Obviously the description of John and the baptisms he performed were wilder. Baptism in the Jordan River and a baptismal font do appear different, at least on the surface.

For those living in the time of Jesus hearing the detail of Jordan River being the place these baptisms took place was meaningful. For them it represented a place of transition from the wilderness to the Promised Land, a transition to new beginnings,  After John this would become the place where John baptized Jesus. In the Exodus story the seas parted for God's people to be free from bondage. For Jesus instead of the waters parting, the heavens did today's gospel reading did not included Jesus' baptism.

The geography bothered me at first as our small group discussed this. The Exodus story is about moving from God's chosen people from bondage to the wilderness and finally to the Promised Land. Where are the people coming from that John baptizes? Physically from this same Promised Land in Exodus. Their destination should not be a transitional return to the wilderness, and this physically would not have happened. The other question in my mind was why would knowing what the Jordan River may have meant to the ancients make baptisms more meaningful in our lives today?
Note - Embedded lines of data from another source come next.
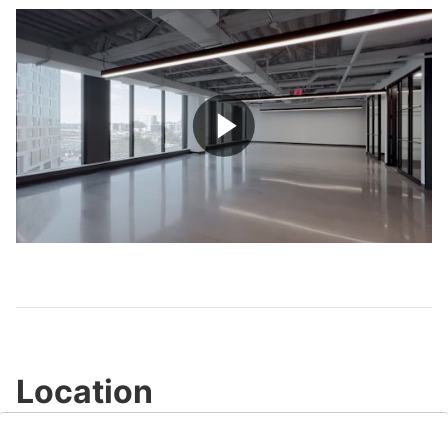
Play
Video
Location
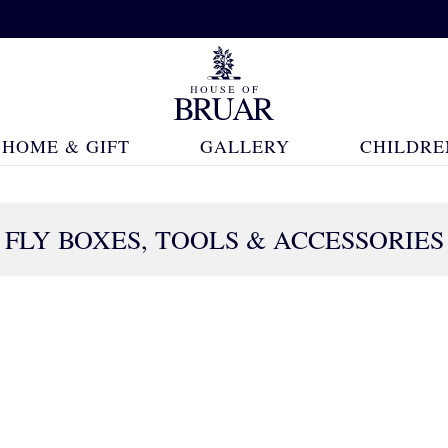
HOME & GIFT
GALLERY
CHILDRE
FLY BOXES, TOOLS & ACCESSORIES
42 Products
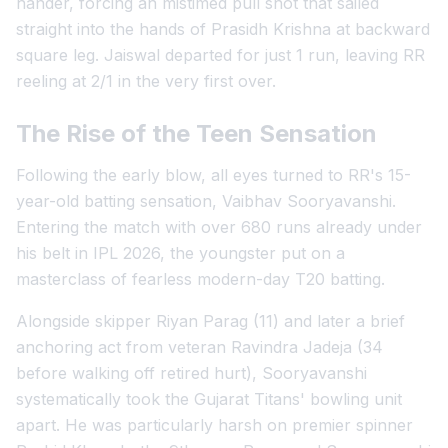
hander, forcing an mistimed pull shot that sailed
straight into the hands of Prasidh Krishna at backward
square leg. Jaiswal departed for just 1 run, leaving RR
reeling at 2/1 in the very first over.
The Rise of the Teen Sensation
Following the early blow, all eyes turned to RR's 15-
year-old batting sensation, Vaibhav Sooryavanshi.
Entering the match with over 680 runs already under
his belt in IPL 2026, the youngster put on a
masterclass of fearless modern-day T20 batting.
Alongside skipper Riyan Parag (11) and later a brief
anchoring act from veteran Ravindra Jadeja (34
before walking off retired hurt), Sooryavanshi
systematically took the Gujarat Titans' bowling unit
apart. He was particularly harsh on premier spinner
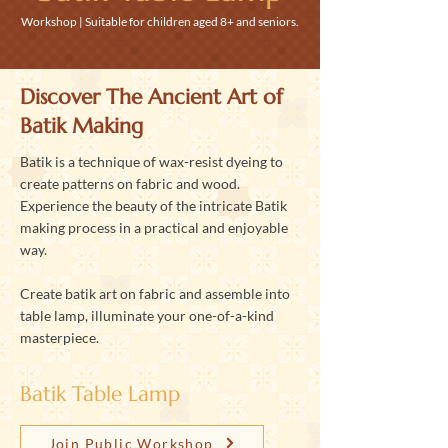
Workshop | Suitable for children aged 8+ and seniors.
Discover The Ancient Art of
Batik Making
Batik is a technique of wax-resist dyeing to
create patterns on fabric and wood.
Experience the beauty of the intricate Batik
making process in a practical and enjoyable
way.
Create batik art on fabric and assemble into
table lamp, illuminate your one-of-a-kind
masterpiece.
Batik Table Lamp
Join Public Workshop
Then another light illuminated my soul. John's baptisms signified a transition to a new Promised Land, which emphasizes God's promise, not a particular land. Christians are now baptized in spirit and a holiness beyond place.

Today our President announced the eventual move of the U.S. Embassy from Tel Aviv to Jerusalem. For some Christians this is stuff of prophecy. As author Diana Butler Bass explained in a recent article, in this prophecy God wants to redeem his chosen people. As an indicator of the end times, the Jews experience a great religious rebirth and rebuild their temple in Jerusalem. This sparks a series of cataclysmic events eventually culminating in the Battle of Armageddon, the last war of humanity and, as a result, the Jews finally accept Jesus as their savior. This triggers Jesus to return in glory and rules over a thousand-year reign of peace.

It all begins in Jerusalem. This theology is called dispensational premillennialism.and dominates American evangelicalism.

Robert Jeffress, one of Trump's evangelical advisers, declared: "Jerusalem has been the object of the affection of both Jews and Christians down through history and the touchstone of prophecy." Other evangelical pastors and teachers also praised the action as "biblical" and likened it to a "fulfilled prophecy."

This is a Christianity -- an interpretation of biblical history / prophecy -- that loses me. I resist it with every fiber of my being. I don't recognize the voice of Jesus or God in any of this stitched-together, end-times fantasy made popular by The Late, Great Planet Earth" by Hal Lindsey.

What the Christians I know are waiting and preparing for and the life we are being asked to follow involves a completely different cosmology, an unpredictable unfolding of events, and a call to a new way of being in the world.